I've posted a lot about United (here, here, and here), but never really suggested and solutions, which I realized after reading this post on CUCEO. Here are some of the short strategies that the post suggests with my comments (read the post for more lengthy explanations):
- Make your customers number one, again. Welcome your customers. Treat your customers as partners. Stop treating me like a damn criminal when I ask you for an exit row seat. Start being nice to me. Upgrade me for free when there are empty seats. Thank me for my business every once in awhile (and I mean things other than giving me mileage).
- Treat your remaining travel agents or sites as your partner, not as your enemy. Why? They stand in your stead handling customers, oftentimes live. They invest money to market your services. Help them. Also, if they get a lot of complaints about your service from customers (or maybe if they read blogs), they are going to push the airlines that treat them and their customers in a way that does not cause them heartburn.
- Treat your employees like you care.
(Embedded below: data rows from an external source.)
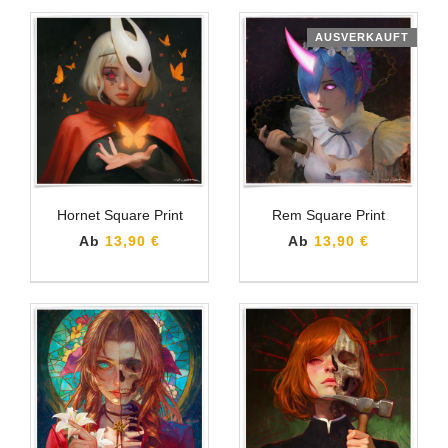
AUSVERKAUFT
Hornet Square Print
Rem Square Print
Ab
13,90 €
Ab
13,90 €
They do a great job in tough situations like this recent storm that cause so many flight cancellations. "Give 'em some love" and some authority to help your customers. Your big push used to be the fact that United employees were "employee-owners," so it was in every employees' best interest to provide world-class service; what the hell happened?
- By prioritizing your customers and marketing partners ahead of your shareholders and lenders you'll end up making everyone happy. The goals of your shareholders and lenders are not well-served by alienating your customers. And you can't keep going to the well for federal bailouts. Eventually, your customers will rebel, your marketing partners will stop marketing your services and your shareholders will be even more unhappy.
As the CUCEO author wished you good luck, so do I; I've got a lot of mileage in your program.